Whenever I first read about what dialectical materialism is I didn't get it because it's like "that's how thinking works, duh. How else would you do it"? I've always thought that way, to the point that I struggle to think any other way. Idealism always made me extremely frustrated and confused and feel like the people using it had suddenly lost their mind. Even as a kid who didn't know what any of these words meant that is how I felt.

I figured out enough as I grew up, but I'm still not completely comfortable around people who think the way most Americans(and Westerners in general) think.

It may not be the dialectical materialism exactly that people I can more closely relate to believe in, but just the fact that they can think coherently, and consistently think coherently. They won't just accept contradictions without figuring out where they meet. If you point out a contradiction they can talk about it, they don't assume you have some special motivation for asking questions and begin searching for said motivation, ignoring what you said in the process.
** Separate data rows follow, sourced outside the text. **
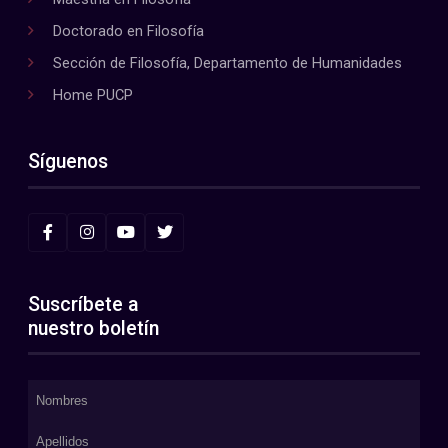
Doctorado en Filosofía
Sección de Filosofía, Departamento de Humanidades
Home PUCP
Síguenos
Suscríbete a
nuestro boletín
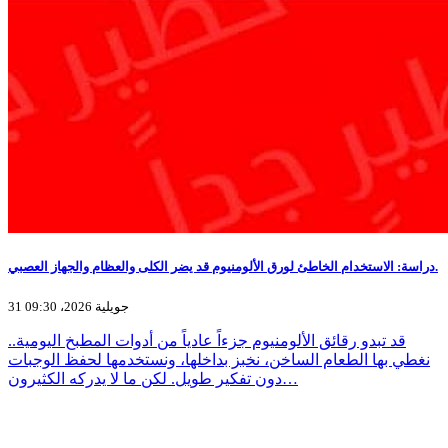
دراسة: الاستخدام الخاطئ لورق الألومنيوم قد يضر الكلى والعظام والجهاز العصبي.
31 جويلية 2026، 09:30
قد تبدو رقائق الألومنيوم جزءاً عادياً من أدوات المطبخ اليومية..
نغطي بها الطعام الساخن، نخبز بداخلها، ونستخدمها لحفظ الوجبات
دون تفكير طويل. لكن ما لا يدركه الكثيرون…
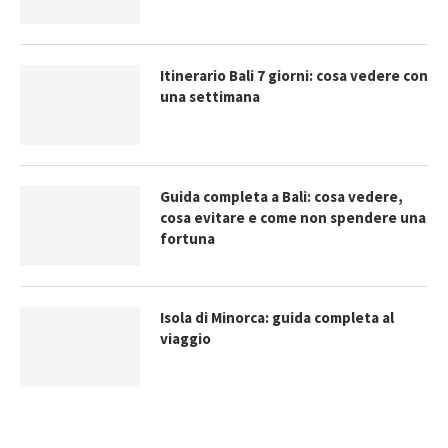
Itinerario Bali 7 giorni: cosa vedere con
una settimana
Guida completa a Bali: cosa vedere,
cosa evitare e come non spendere una
fortuna
Isola di Minorca: guida completa al
viaggio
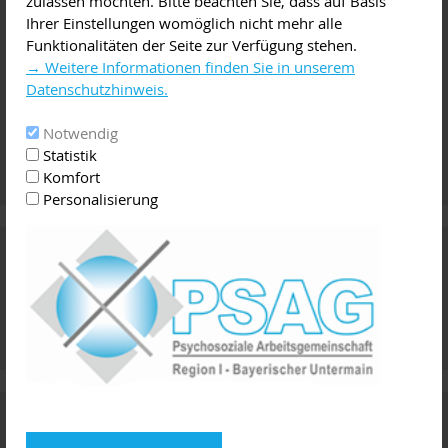
zulassen möchten. Bitte beachten Sie, dass auf Basis
Ihrer Einstellungen womöglich nicht mehr alle
Funktionalitäten der Seite zur Verfügung stehen.
→ Weitere Informationen finden Sie in unserem
Datenschutzhinweis.
Notwendig
Statistik
Komfort
Personalisierung
Vermittlung von Arztterminen und
Psychotherapie
Terminservicestelle der Kassenärztlichen Vereinigung
Rufnummer 116 117
Termine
I have a feeling there is some theory or something somewhere that would give me the vocabulary to talk about this more clearly. I'm struggling to find terms for these concepts.

What's up with that?

  • grisbajskulor [he/him]
    ·
    3 years ago

    Sorry for the late reply

    Yeah I don't disagree, conversations can both change minds and be a learning experience. I just had the absolute worst 'radical' takes only a few years ago and was arrogant, just sucks eventually being a dick about things you're not even sure about. But on that note, my uncle's wayy more open to explictly leftist shit these days, it just took being more open to his POV as well. He's definitely starting to come around to the 'poverty is the root of crime' thing, and in my experience once that sticks it's hard not to come around to a politics around eradicating poverty. We'll probably never agree on everything but still, he's at least somewhat closet lefty now.